First of all I think it is necessary to emphasize the roles of the Parliament and the High Court in the Australian democracy. For that I would like to have a look into the Constitution of Australia and mention the traditional duties of the legislation and the judiciary in the separation of powers. After that I am going to discuss which freedoms and liberties should be protected in the Australian democracy. Are there pre-existing implied rights that are not mentioned directly in the Constitution and how can those rights be protected? Furthermore, I want to discuss if it is possible to protect those rights despite the fact that they are not mentioned directly in the Constitution. I also want to analyze the arguments for and against judicial activism, as well the issues relating to excessive judicial authority.
II. As I mentioned in the introduction I think it is first of all important to take a look into the Australian Constitution, because it regulates the tasks of the High Court and the Parliament in general.
Article 51 of the Constitution says that the Parliament “shall have the power to make laws”. The Constitution also mentions several fields of politics where the Parliament has the exclusive power to make laws (Art. 51 and Art. 52 of the Australian Constitution).
The High Court is “the apex of Australia’s legal system” (Summers et al., p.119).
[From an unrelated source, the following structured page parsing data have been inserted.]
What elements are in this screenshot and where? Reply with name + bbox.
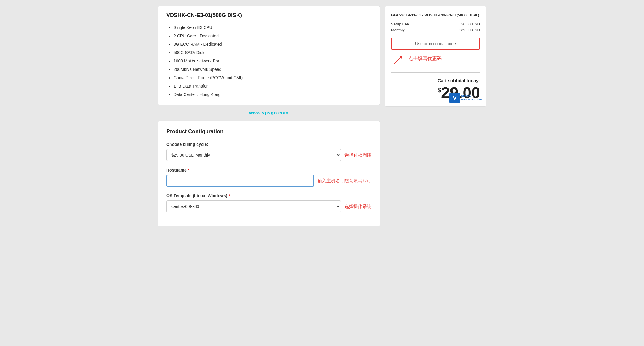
hostname-wrapper: 输入主机名，随意填写即可	[166, 175, 371, 187]
arrow-annotation: 点击填写优惠码	[391, 52, 480, 67]
logo-v-icon: V	[449, 93, 460, 103]
cart-subtotal-label: Cart subtotal today:	[391, 78, 480, 83]
feature-item: 200Mbit/s Network Speed	[174, 65, 371, 74]
setup-fee-value: $0.00 USD	[461, 22, 480, 26]
logo-text: VPSGO www.vpsgo.com	[461, 95, 482, 101]
os-label: OS Template (Linux, Windows) *	[166, 193, 371, 198]
hostname-group: Hostname * 输入主机名，随意填写即可	[166, 168, 371, 187]
hostname-label: Hostname *	[166, 168, 371, 172]
monthly-value: $29.00 USD	[459, 28, 480, 32]
hostname-input[interactable]	[166, 175, 314, 187]
billing-select[interactable]: $29.00 USD Monthly$87.00 USD Quarterly$1…	[166, 149, 341, 161]
billing-select-wrapper: $29.00 USD Monthly$87.00 USD Quarterly$1…	[166, 149, 371, 161]
arrow-icon	[391, 52, 406, 67]
watermark: www.vpsgo.com	[158, 108, 380, 117]
feature-item: Data Center : Hong Kong	[174, 90, 371, 99]
promo-button[interactable]: Use promotional code	[391, 38, 480, 50]
vpsgo-logo: V VPSGO www.vpsgo.com	[449, 93, 482, 103]
os-annotation: 选择操作系统	[344, 204, 371, 209]
promo-label: 点击填写优惠码	[408, 56, 442, 62]
os-select-wrapper: centos-6.9-x86centos-7-x86_64ubuntu-18.0…	[166, 200, 371, 212]
product-features-list: Single Xeon E3 CPU2 CPU Core - Dedicated…	[166, 23, 371, 99]
config-section-title: Product Configuration	[166, 128, 371, 135]
feature-item: Single Xeon E3 CPU	[174, 23, 371, 32]
promo-section: Use promotional code 点击填写优惠码	[391, 38, 480, 67]
billing-annotation: 选择付款周期	[344, 152, 371, 158]
feature-item: 1000 Mbit/s Network Port	[174, 57, 371, 65]
feature-item: 1TB Data Transfer	[174, 82, 371, 90]
config-card: Product Configuration Choose billing cyc…	[158, 121, 380, 226]
billing-group: Choose billing cycle: $29.00 USD Monthly…	[166, 142, 371, 161]
os-group: OS Template (Linux, Windows) * centos-6.…	[166, 193, 371, 212]
product-title: VDSHK-CN-E3-01(500G DISK)	[166, 12, 371, 19]
feature-item: 8G ECC RAM - Dedicated	[174, 40, 371, 48]
feature-item: 2 CPU Core - Dedicated	[174, 32, 371, 40]
promo-annotation-wrapper: 点击填写优惠码	[391, 52, 480, 67]
product-info-card: VDSHK-CN-E3-01(500G DISK) Single Xeon E3…	[158, 6, 380, 105]
setup-fee-label: Setup Fee	[391, 22, 409, 26]
feature-item: 500G SATA Disk	[174, 48, 371, 57]
setup-fee-row: Setup Fee $0.00 USD	[391, 22, 480, 26]
billing-label: Choose billing cycle:	[166, 142, 371, 147]
os-select[interactable]: centos-6.9-x86centos-7-x86_64ubuntu-18.0…	[166, 200, 341, 212]
main-panel: VDSHK-CN-E3-01(500G DISK) Single Xeon E3…	[158, 6, 380, 226]
order-item-name: GGC-2019-11-11 - VDSHK-CN-E3-01(500G DIS…	[391, 12, 480, 18]
monthly-fee-row: Monthly $29.00 USD	[391, 28, 480, 32]
currency-symbol: $	[438, 86, 441, 94]
divider	[391, 72, 480, 73]
hostname-annotation: 输入主机名，随意填写即可	[318, 178, 371, 184]
feature-item: China Direct Route (PCCW and CMI)	[174, 74, 371, 82]
order-summary-card: GGC-2019-11-11 - VDSHK-CN-E3-01(500G DIS…	[385, 6, 486, 107]
monthly-label: Monthly	[391, 28, 405, 32]
sidebar-panel: GGC-2019-11-11 - VDSHK-CN-E3-01(500G DIS…	[385, 6, 486, 226]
Article 73 of the Constitution mentions the jurisdiction of the High Court that describes where the judiciary has the responsibility to interpret the law.
Therefore the Constitution shows that the legislative is responsible for making law and the judiciary for interpreting law.
In theory, it is clear what the two bodies have to do, but in practice it is difficult to say where the making of a law ends and where the interpretation begins.
The normal process is that a bill passes through Parliament and becomes act, but after that “courts are often asked to decide the meaning and the court’s interpreta- tion of an act becomes law”(Healey, p.2).This quotation shows that the judiciary can play a part in law making as well. But how far goes the power of the judiciary in interpreting law in the Australian democracy?
I want to analyze that question in the following paragraph by describing the power of the Parliament and the High Court in defining the rights and freedoms of Australians.
The main problem of saying which body is responsible for defining the rights and freedoms of Australians is the fact of the absence of a bill of rights in Australia.
There is no clear regulation that rules these responsibilities. You can argue that there is a legal grey area that creates uncertainty. If there is uncertainty in politics, the High Court and the Parliament will settle a conflict, because each of them want to maximize their political power.
If the Australian Constituition had a bill of rights, the legal position would be clearer, because then the High Court would have jurisdiction, as the Constitution says that the High Court is responsible “in any matter arising under this Constitution” (Article 76 Constitution of Australia). But we all know that there is no bill of rights in the Australian Constitution and so to answer the main question of that essay is quite difficult and so we will have to find another approach to answer that question.
The point is now to discuss what kinds of freedoms and rights should be protected.
 The Parliament is consisting of the House of Representatives and the Senate.
 Such fields are laws for peace, order and good government of the Commonwealth etc.